Defining Severe Misconduct when Denying Unemployment Benefits
In 2010, the New Jersey State Legislature and Governor Chris Christie revised New Jersey’s Unemployment Compensation Law to combat the significant increase in funds needed to pay unemployment benefits as a result of the rise in the unemployment rate in New Jersey.
To achieve this problem of fast-depleting funds for unemployment benefits, the state created a new category of conduct, called “severe misconduct,” which would allow the state to disqualify employees from receiving unemployment benefits.
The prior two categories of misconduct which could be assessed were: “simple misconduct” and “gross misconduct.” Simple misconduct includes actions that are improper, intentional, malicious, or exhibit a willful disregard of the employer’s interest, a deliberate violation of the employer’s rules, a disregard of standards of behavior which the employer has the right to expect, or negligence in such degree or recurrence as to manifest culpability, wrongful intent, or evil design. Simple misconduct disqualifies the individual from disability for eight weeks (the week in which the misconduct occurred and seven weeks immediately following that).

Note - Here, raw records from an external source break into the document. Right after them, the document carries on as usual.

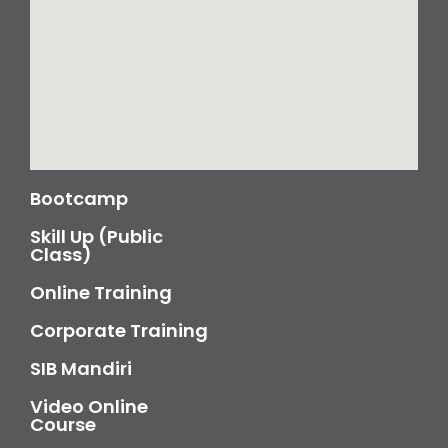
Bootcamp
Skill Up (Public
Class)
Online Training
Corporate Training
SIB Mandiri
Video Online
Course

Gross misconduct includes acts that are criminal, in the first, second, third, or fourth degree under the New Jersey Code of Criminal Justice. Employees fired for gross misconduct are disqualified from receiving any unemployment benefits.
The revisions implemented by the State in 2010 regarding “severe misconduct” failed to define severe misconduct, but included examples, such as: repeated violations of an employer’s rules, repeated lateness or absences after a written warning, falsification of records, physical assault or threats, misuse of benefits, sick time, or leave, theft of company property, excessive use of intoxicants or drugs on work premises, or where the behavior is malicious and deliberate.